According to Infiniti Market Research, the global fog computing market is poised to grow more than 60 percent per year until 2021, representing a wealth of machine-to-machine (M2M) communications, security, automation and other technologies. Already, the wealth of services targeting just the modern automobile has led to a dramatic increase in data volume and complexity across wired and wireless infrastructure. Much of this is sensor-driven at the moment, but the advent of higher-order devices related to self-driving cars and other applications is set to push traffic levels even higher.
Fog computing is more than just a collection of discrete components. Tight integration between multiple points and on multiple layers of the data/infrastructure stack is crucial to maintaining an optimal IoT environment, which Cisco and SAS are addressing with a new edge-to-enterprise analytics platform and reference architecture. These systems are designed to analyze data at the edge to determine an appropriate response to user requirements, and then massage data that is destined for central repositories in order to speed up the high-volume number-crunching that organizations need for strategic planning and market analysis. By preconfiguring the platform on multiple Cisco hardware and software systems and SAS-based analytics and database technologies, the companies hope to offer a quick and easy means to build working fog computer environments.
Fog computing will be the main driver of the IoT precisely because it alleviates the disadvantages of both on-premises and cloud infrastructure, says AetherWorks CEO Dr. Rob MacInnis. In the data center, enterprises face a lack of scale and flexibility, while the cloud has high latency and expensive bandwidth requirements. Indeed, it is often faster to send a 2TBit hard drive to Amazon by snail mail than to upload the contents over the internet. With a wide range of connected compute nodes in a fog architecture, organizations get both the speed and scalability that IoT applications require, and they can better take advantage of idle compute resources, such as workstations and other devices, for more effective workload distribution.

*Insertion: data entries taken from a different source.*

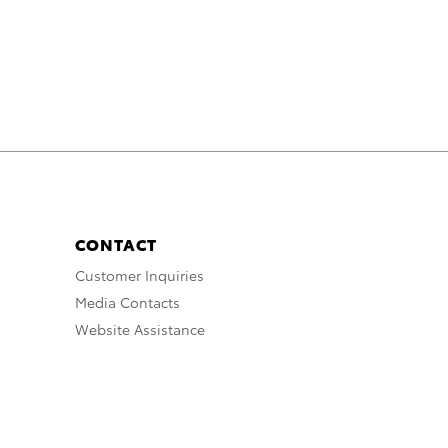
CONTACT
Customer Inquiries
Media Contacts
Website Assistance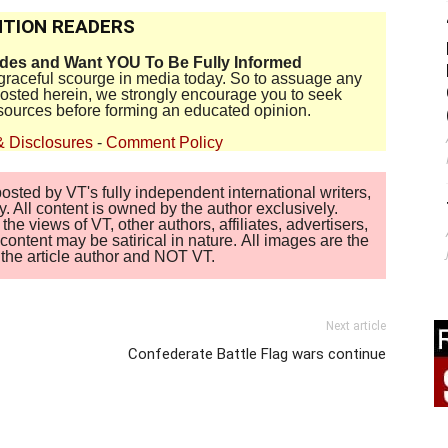
TION READERS
ides and Want YOU To Be Fully Informed
disgraceful scourge in media today. So to assuage any
 posted herein, we strongly encourage you to seek
sources before forming an educated opinion.
& Disclosures
-
Comment Policy
sted by VT's fully independent international writers,
. All content is owned by the author exclusively.
 views of VT, other authors, affiliates, advertisers,
ontent may be satirical in nature. All images are the
of the article author and NOT VT.
Next article
Confederate Battle Flag wars continue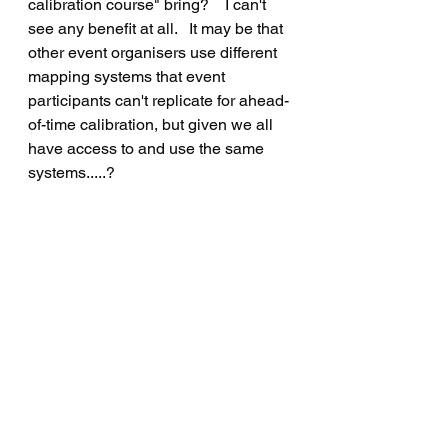
calibration course" bring?    I can't 
see any benefit at all.   It may be that 
other event organisers use different 
mapping systems that event 
participants can't replicate for ahead-
of-time calibration, but given we all 
have access to and use the same 
systems.....?
Knowing all this, is there any point in 
me providing an odometer 
calibration course on the event?    
Opinions sought...
J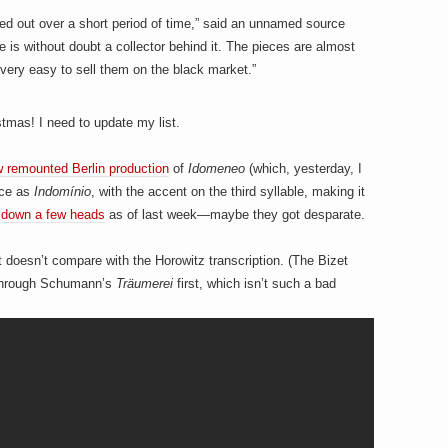
ried out over a short period of time,” said an unnamed source
e is without doubt a collector behind it. The pieces are almost
very easy to sell them on the black market.”
stmas! I need to update my list.
 remounted Berlin production
of
Idomeneo
(which, yesterday, I
nce as
Indomínio
, with the accent on the third syllable, making it
e
down a few heads
as of last week—maybe they got desparate.
t doesn’t compare with the Horowitz transcription. (The Bizet
t through Schumann’s
Träumerei
first, which isn’t such a bad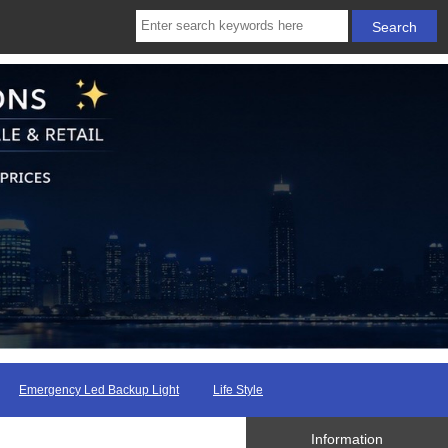
Emergency Led Backup Light
Life Style
Information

Rather than simply housing compute infrastructure in the data center or the cloud center, the fog employs all of the data points between the enterprise and the end user.
This is a radical shift from the client-server paradigm that has driven data infrastructure in the past, says Formtek’s Dick Weisinger, but it is necessary due to the sheer scale of the IoT. Not only will the data from literally billions of devices flood network pathways to and from the centralized processing facility, it will overwhelm the server and storage infrastructure itself, effectively killing the IoT before it even begins. This is why fog computing is about more than just the edge – it represents a soup-to-nuts reimaging of data, infrastructure and the services that will drive the next-generation economy. Architected properly, the fog will allow the enterprise to offload multiple gigabytes of data from core systems, while protecting sensitive data from intrusion.
As a metaphor, “fog computing” is not the best. It’s no fun getting lost in the fog, and foggy days are usually dreary and unpleasant. But as a means to describe the method in which data processing inhabits a dynamic network of connected devices rather than a centralized facility, it is highly accurate.
The enterprise will still need to learn how to manage and navigate this diffuse data architecture, but in the end it should gain a faster, more personal connection with its customers.